DATA TO PROCESS →
------------

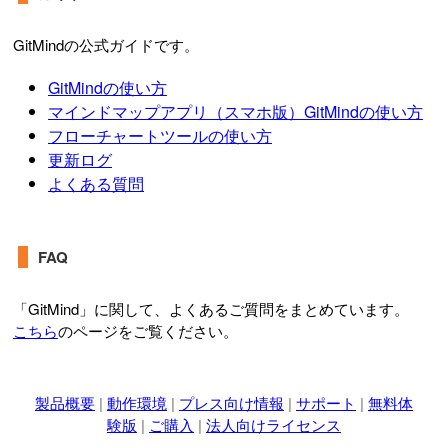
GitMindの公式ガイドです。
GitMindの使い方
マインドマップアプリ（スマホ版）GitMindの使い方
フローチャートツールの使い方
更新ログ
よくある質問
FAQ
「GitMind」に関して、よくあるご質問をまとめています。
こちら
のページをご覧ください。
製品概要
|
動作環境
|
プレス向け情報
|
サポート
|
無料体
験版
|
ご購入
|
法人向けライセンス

------------

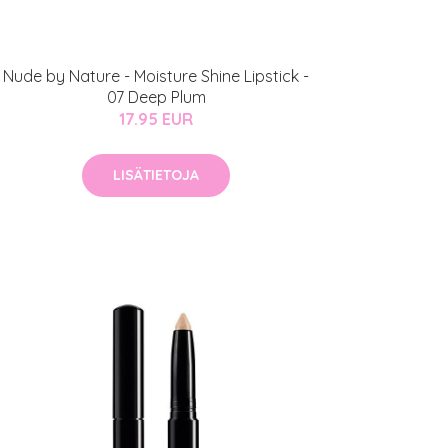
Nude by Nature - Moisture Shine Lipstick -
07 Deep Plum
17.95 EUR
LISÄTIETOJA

------------

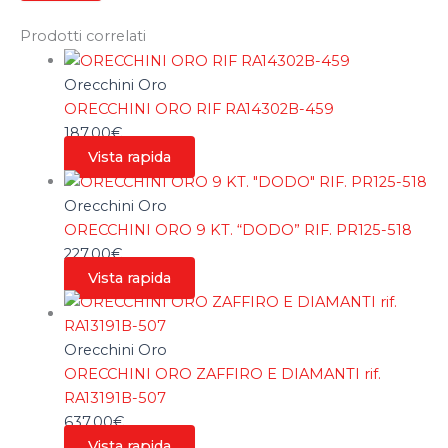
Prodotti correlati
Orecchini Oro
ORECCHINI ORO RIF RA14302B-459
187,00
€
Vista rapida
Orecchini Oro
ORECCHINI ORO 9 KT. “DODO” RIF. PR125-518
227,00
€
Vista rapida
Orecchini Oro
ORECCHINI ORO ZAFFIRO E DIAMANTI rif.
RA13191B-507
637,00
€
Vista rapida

------------

TRY IT → What lines in the material above include "GitMindの使い方"? Copy every one of them.

FINAL ANSWER →
GitMindの使い方
マインドマップアプリ（スマホ版）GitMindの使い方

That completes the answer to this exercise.